*** DATA SHOWN Section Begins ***
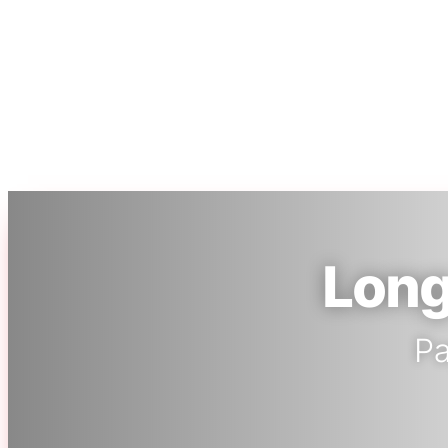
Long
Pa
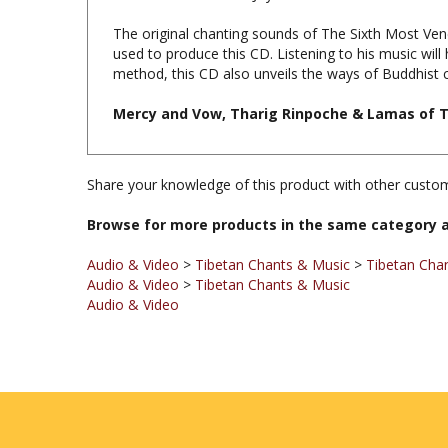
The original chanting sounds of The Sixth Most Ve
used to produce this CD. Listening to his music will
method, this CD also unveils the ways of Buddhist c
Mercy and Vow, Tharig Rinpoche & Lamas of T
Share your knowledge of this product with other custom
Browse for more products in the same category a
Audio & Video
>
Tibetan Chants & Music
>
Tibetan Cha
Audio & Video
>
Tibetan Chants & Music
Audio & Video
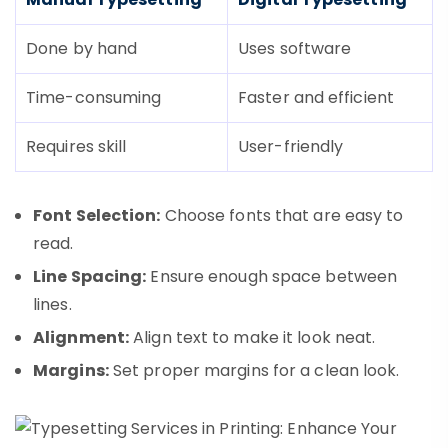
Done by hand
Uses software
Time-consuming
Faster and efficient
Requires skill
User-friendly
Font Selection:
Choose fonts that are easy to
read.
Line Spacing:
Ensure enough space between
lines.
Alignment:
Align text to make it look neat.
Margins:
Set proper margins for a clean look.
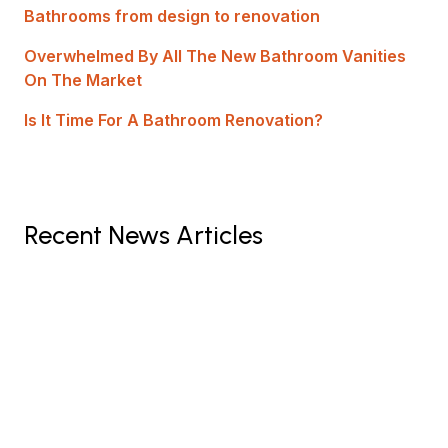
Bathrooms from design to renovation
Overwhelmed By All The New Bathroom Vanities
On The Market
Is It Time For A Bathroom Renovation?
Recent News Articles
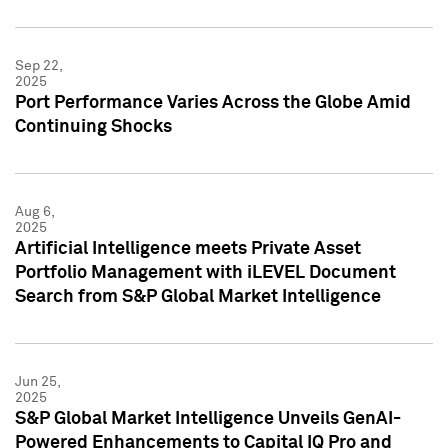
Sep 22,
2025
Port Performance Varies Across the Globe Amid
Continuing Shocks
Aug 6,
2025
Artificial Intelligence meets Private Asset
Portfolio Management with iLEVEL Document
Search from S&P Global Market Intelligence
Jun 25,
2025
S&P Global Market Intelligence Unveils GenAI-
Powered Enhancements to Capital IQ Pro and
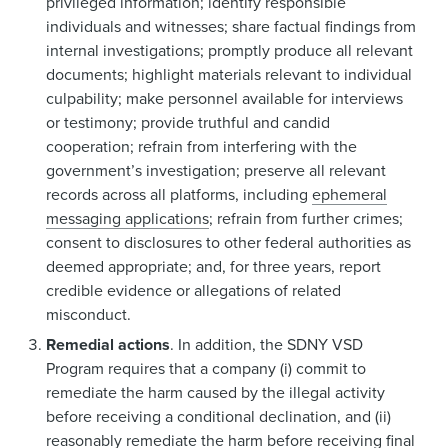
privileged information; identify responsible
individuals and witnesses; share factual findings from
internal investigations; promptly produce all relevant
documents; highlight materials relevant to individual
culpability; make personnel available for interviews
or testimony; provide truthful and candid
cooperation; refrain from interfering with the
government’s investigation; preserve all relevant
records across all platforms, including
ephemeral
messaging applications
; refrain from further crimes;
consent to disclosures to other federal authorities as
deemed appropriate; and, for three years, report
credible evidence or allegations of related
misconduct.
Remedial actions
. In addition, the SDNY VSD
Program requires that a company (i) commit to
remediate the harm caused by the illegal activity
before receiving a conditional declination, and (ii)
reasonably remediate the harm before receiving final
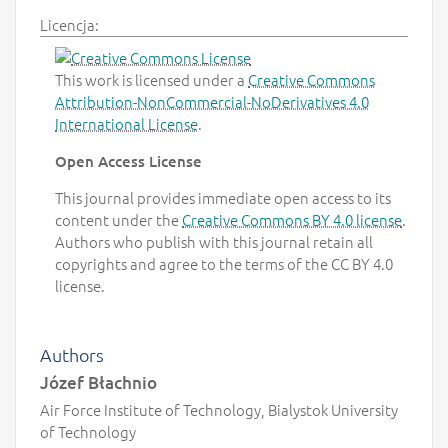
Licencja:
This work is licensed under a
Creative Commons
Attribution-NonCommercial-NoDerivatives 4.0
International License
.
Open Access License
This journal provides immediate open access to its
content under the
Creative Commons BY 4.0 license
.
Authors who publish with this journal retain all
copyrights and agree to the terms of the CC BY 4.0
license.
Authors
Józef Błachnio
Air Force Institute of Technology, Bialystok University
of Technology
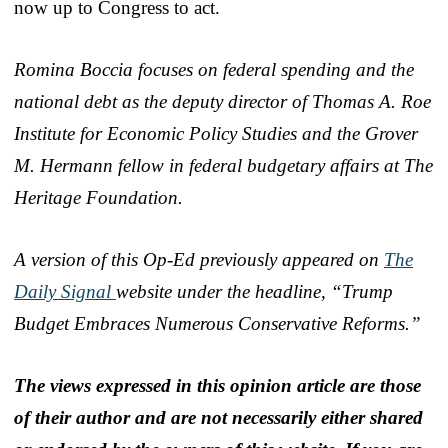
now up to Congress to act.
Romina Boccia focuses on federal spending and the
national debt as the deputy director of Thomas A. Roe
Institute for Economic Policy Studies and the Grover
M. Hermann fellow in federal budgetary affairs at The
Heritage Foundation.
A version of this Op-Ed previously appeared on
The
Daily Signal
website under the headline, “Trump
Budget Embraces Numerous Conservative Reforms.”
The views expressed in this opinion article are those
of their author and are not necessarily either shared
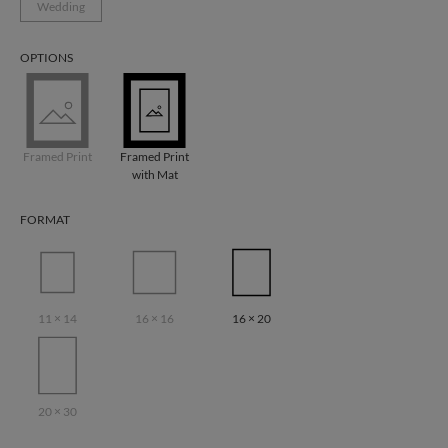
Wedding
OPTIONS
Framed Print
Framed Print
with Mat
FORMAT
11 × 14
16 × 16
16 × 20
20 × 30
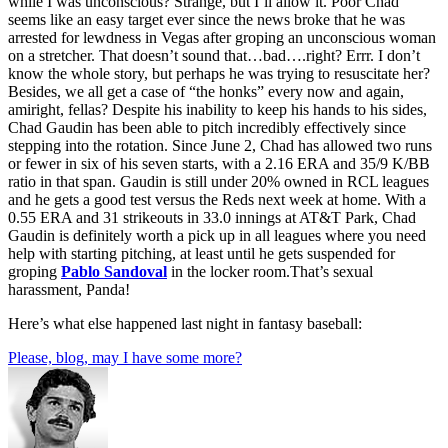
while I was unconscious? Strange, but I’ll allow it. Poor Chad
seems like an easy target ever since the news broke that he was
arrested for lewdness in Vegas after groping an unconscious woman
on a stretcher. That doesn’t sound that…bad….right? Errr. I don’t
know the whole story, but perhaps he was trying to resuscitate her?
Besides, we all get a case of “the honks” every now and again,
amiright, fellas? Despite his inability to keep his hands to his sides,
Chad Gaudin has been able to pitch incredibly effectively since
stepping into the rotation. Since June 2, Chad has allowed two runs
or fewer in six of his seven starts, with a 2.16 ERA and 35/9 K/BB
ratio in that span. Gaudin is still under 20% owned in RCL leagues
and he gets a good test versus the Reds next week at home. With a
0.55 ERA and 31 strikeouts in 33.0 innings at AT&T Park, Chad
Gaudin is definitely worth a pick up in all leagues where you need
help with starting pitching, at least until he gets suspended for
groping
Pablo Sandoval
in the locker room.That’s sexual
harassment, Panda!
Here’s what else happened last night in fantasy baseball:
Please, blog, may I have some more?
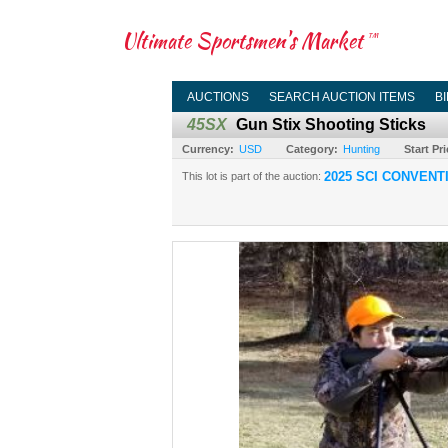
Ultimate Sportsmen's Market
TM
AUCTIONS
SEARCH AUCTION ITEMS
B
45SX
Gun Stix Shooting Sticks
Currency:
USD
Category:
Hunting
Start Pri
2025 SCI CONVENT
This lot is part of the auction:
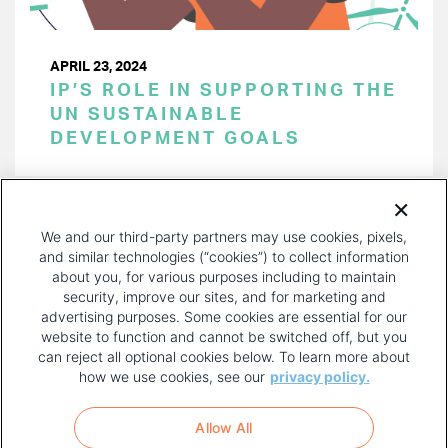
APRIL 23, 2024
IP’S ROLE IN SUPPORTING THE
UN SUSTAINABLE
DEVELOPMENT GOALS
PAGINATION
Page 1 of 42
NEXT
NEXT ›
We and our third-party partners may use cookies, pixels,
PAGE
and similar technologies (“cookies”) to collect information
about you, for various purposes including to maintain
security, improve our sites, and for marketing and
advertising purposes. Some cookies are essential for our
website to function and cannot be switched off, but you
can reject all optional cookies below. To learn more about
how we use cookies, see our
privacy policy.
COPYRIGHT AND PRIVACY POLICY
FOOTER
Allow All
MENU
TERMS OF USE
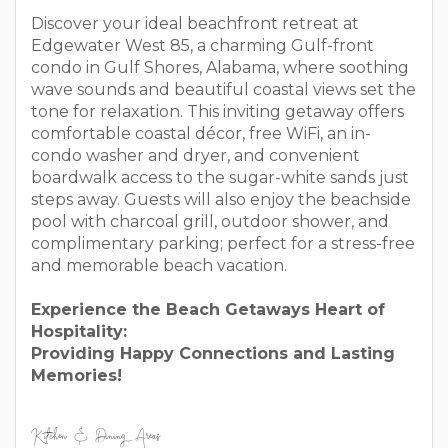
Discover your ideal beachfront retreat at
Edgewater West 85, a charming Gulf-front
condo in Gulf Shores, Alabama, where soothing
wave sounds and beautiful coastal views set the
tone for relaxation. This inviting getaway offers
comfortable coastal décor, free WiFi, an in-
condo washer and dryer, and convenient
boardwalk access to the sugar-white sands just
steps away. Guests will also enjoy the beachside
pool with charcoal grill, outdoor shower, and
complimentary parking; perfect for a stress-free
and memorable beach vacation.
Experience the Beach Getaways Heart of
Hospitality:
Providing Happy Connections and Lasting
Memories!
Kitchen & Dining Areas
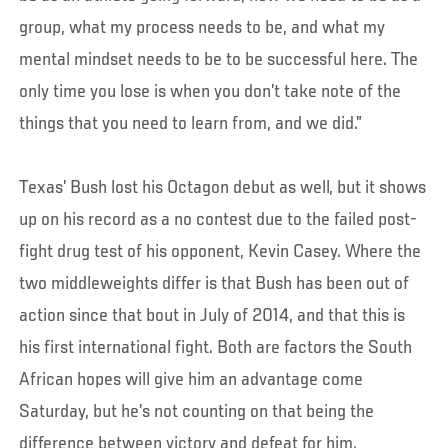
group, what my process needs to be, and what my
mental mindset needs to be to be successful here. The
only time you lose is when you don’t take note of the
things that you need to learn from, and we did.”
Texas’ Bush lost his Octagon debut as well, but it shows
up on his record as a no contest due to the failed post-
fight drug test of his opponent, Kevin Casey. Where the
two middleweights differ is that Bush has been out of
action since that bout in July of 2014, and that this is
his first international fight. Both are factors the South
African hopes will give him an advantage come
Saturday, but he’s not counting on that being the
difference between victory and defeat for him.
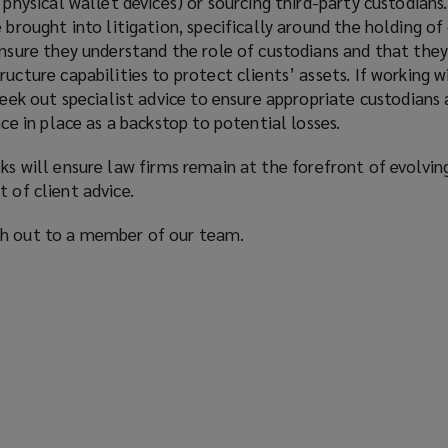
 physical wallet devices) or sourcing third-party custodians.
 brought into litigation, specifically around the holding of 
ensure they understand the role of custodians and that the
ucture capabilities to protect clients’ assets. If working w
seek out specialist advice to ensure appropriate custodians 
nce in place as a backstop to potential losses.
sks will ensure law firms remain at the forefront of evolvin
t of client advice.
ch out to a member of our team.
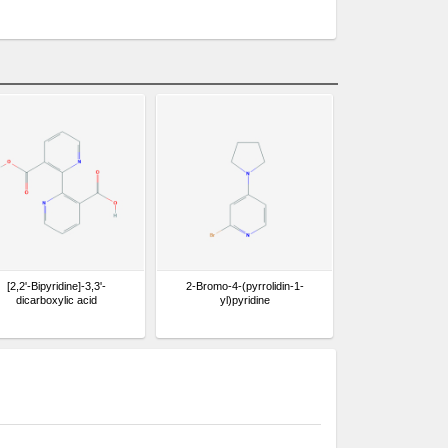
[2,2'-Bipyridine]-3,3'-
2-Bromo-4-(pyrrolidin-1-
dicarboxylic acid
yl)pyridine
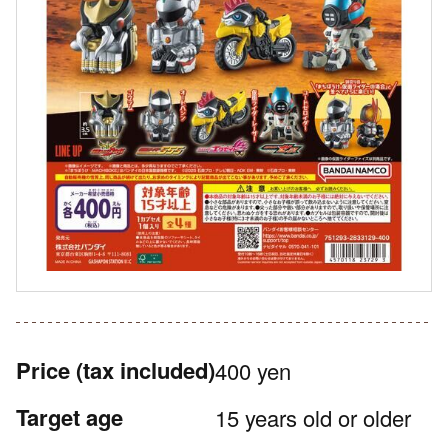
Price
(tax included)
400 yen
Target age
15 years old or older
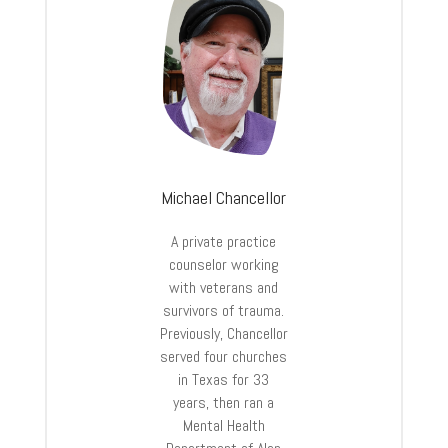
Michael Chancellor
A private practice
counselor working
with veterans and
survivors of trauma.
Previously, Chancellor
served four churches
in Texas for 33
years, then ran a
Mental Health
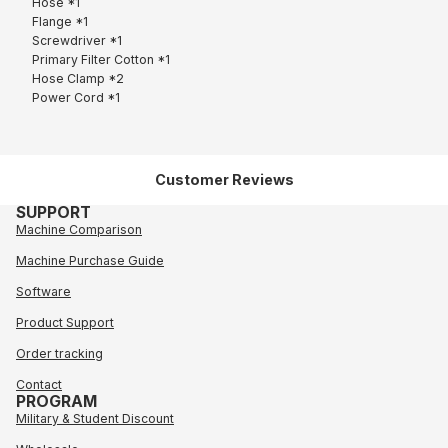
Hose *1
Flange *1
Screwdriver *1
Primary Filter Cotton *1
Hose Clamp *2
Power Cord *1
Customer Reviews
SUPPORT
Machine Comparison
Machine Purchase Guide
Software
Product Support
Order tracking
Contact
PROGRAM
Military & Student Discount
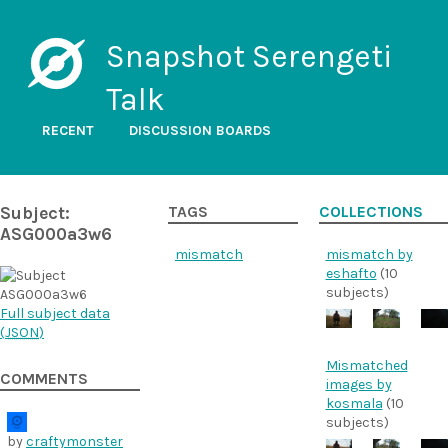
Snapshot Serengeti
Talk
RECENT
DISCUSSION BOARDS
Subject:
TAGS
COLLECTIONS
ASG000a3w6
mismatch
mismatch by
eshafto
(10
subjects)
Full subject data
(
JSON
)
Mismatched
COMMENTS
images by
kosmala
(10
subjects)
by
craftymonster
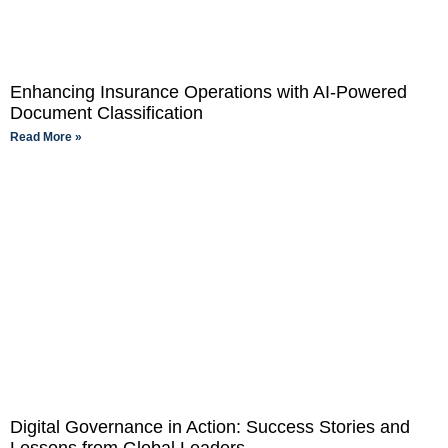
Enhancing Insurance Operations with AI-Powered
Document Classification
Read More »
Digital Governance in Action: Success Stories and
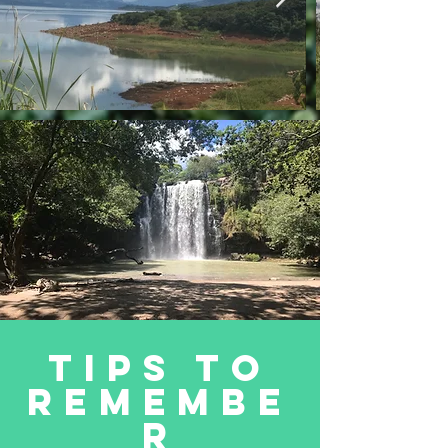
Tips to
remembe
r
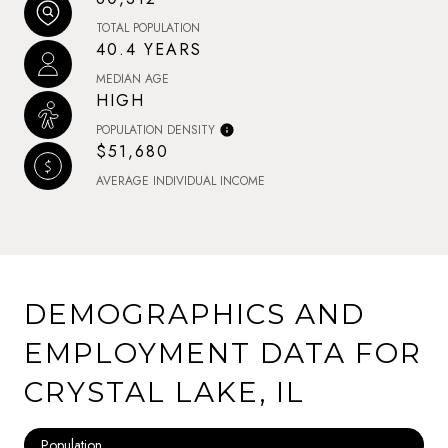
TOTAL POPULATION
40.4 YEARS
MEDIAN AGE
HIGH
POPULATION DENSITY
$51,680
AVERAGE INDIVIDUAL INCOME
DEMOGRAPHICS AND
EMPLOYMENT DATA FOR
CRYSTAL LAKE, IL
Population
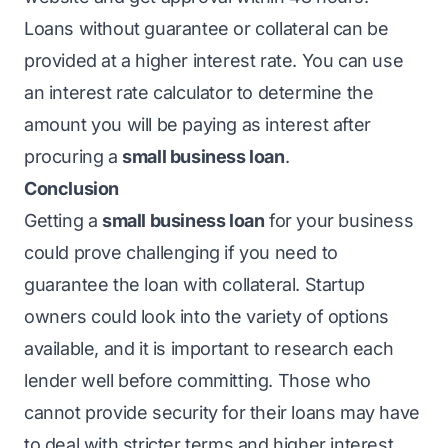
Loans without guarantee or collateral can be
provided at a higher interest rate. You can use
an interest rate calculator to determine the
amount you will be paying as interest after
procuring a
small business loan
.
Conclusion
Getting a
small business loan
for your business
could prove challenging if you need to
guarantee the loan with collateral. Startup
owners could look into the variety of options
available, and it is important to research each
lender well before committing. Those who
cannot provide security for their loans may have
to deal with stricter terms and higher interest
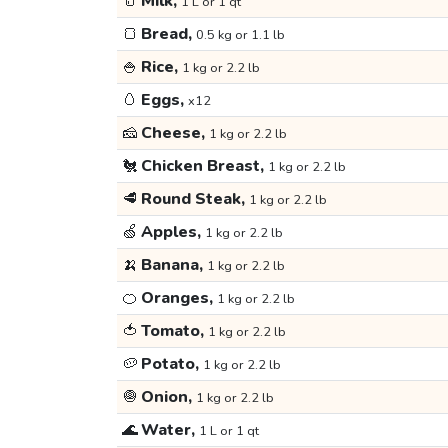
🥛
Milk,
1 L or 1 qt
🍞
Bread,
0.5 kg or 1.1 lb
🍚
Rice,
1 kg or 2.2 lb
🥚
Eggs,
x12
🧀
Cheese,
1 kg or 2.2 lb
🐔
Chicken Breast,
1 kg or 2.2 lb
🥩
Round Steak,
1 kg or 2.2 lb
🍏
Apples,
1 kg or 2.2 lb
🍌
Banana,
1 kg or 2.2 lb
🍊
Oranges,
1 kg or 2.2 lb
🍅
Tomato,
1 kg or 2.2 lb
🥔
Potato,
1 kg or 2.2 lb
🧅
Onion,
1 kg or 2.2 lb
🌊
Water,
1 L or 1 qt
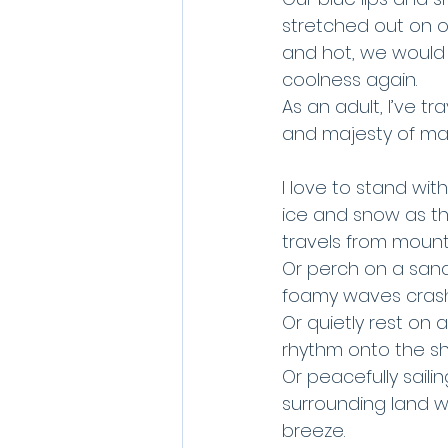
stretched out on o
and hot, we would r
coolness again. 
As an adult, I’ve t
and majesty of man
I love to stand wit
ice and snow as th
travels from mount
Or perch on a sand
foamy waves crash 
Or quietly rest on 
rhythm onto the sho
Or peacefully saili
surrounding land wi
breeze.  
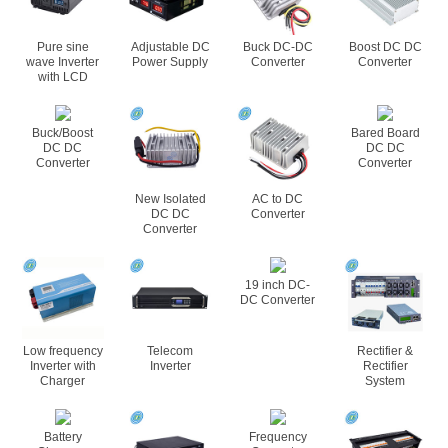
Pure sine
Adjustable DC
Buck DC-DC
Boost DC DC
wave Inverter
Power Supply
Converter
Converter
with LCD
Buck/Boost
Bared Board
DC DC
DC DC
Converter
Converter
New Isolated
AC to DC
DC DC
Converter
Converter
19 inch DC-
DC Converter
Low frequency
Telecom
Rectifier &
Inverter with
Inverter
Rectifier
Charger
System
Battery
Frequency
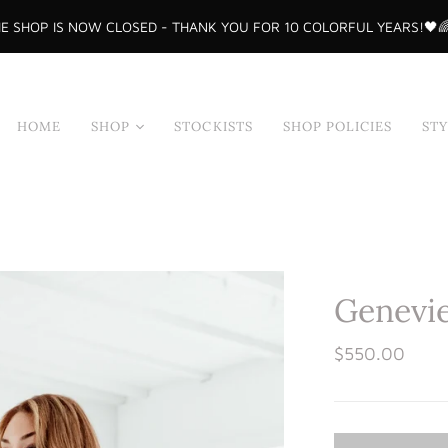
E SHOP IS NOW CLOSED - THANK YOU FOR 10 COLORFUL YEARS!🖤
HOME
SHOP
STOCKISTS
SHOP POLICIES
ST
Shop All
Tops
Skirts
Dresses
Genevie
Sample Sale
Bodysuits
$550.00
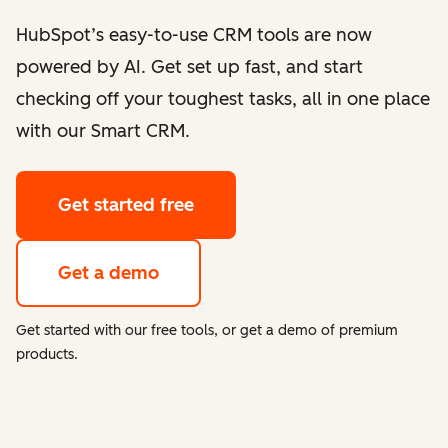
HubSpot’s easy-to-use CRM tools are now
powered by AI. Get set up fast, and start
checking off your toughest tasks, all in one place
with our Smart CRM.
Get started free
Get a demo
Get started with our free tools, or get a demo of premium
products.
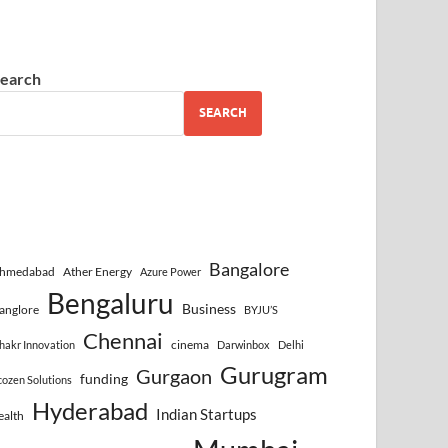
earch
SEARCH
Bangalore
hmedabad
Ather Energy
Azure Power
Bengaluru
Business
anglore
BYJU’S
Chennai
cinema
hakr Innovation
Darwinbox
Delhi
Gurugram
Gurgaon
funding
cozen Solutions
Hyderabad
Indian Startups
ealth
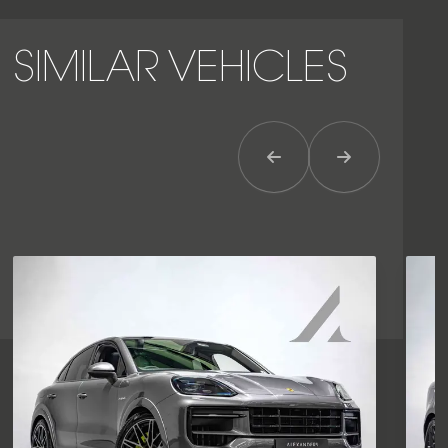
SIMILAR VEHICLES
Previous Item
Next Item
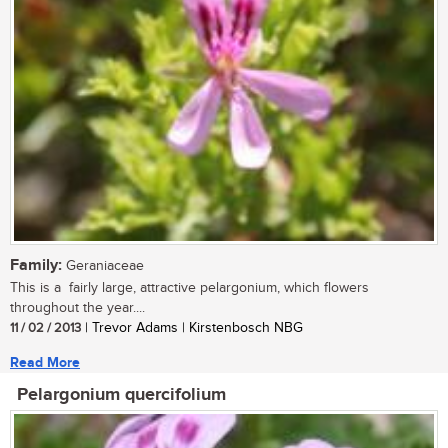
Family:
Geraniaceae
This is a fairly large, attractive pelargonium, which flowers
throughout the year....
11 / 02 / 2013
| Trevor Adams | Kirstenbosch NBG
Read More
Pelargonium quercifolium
*** DATA SHOWN Section Ends ***
INSTRUCTIONS TO FOLLOW
Everything from the first line of the listing above through the line that contains "Share your knowledge" is to be restated word for word, minus the pictures.

RESPONSE
Long
Pa
The original chanting sounds of The Sixth Most Ve
used to produce this CD. Listening to his music will
method, this CD also unveils the ways of Buddhist c
Mercy and Vow, Tharig Rinpoche & Lamas of T
Share your knowledge of this product with other custom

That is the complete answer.